Directions:
Please return the lines below verbatim, beginning at the one that has "Screenshot is 768x1320." and stopping after the one that has "Service (445, 23)", and add no other lines.
START Extracted information
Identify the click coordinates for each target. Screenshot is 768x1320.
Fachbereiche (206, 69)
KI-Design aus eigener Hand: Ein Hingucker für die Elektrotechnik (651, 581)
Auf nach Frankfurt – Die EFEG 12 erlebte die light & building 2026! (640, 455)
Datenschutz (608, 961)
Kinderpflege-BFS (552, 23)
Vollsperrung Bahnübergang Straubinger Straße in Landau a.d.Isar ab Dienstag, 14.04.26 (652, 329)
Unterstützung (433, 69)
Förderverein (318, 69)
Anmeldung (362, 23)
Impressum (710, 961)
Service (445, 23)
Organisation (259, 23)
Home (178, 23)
END Extracted information
START Extracted information
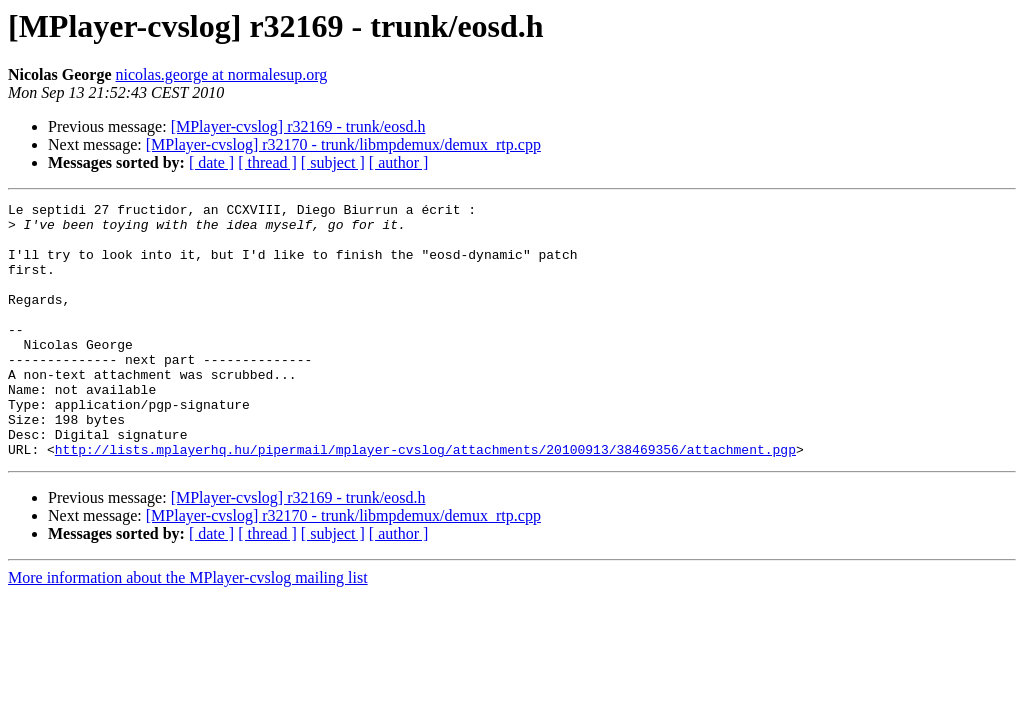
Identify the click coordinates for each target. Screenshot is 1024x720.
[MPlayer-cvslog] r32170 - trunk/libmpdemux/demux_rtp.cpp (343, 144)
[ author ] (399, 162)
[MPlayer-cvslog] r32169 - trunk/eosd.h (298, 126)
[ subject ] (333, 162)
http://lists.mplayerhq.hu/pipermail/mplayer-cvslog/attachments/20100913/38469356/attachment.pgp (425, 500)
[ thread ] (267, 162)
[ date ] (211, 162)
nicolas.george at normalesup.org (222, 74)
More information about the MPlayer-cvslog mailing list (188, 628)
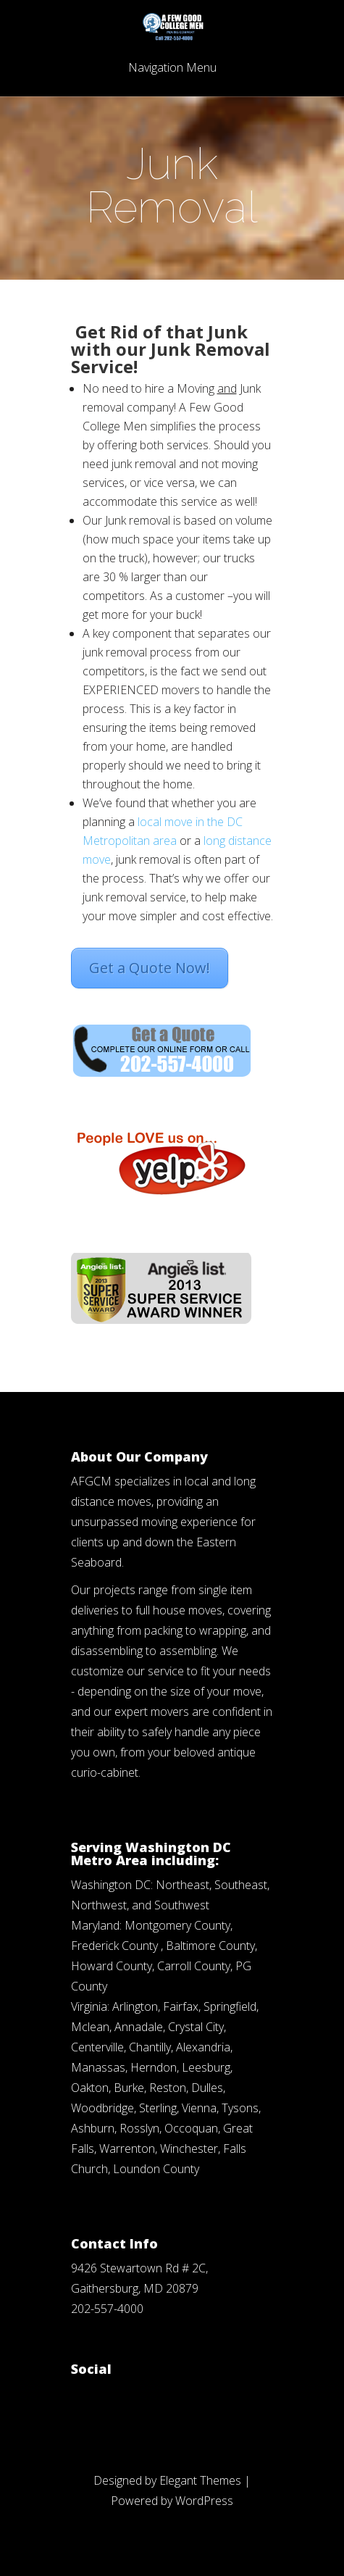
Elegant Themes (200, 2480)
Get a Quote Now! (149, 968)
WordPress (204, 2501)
END Extracted information
START Extracted information
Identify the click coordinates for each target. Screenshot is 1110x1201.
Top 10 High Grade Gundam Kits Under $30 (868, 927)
END Extracted information
Output of the exercise:
Identify the click coordinates for each target. Screenshot is 768x1320.
Fachbereiche (206, 69)
KI-Design aus eigener Hand: Ein Hingucker für die Elektrotechnik (651, 581)
Auf nach Frankfurt – Die EFEG 12 erlebte die light & building 2026! (640, 455)
Datenschutz (608, 961)
Kinderpflege-BFS (552, 23)
Vollsperrung Bahnübergang Straubinger Straße in Landau a.d.Isar ab Dienstag, 14.04.26 (652, 329)
Unterstützung (433, 69)
Förderverein (318, 69)
Anmeldung (362, 23)
Impressum (710, 961)
Service (445, 23)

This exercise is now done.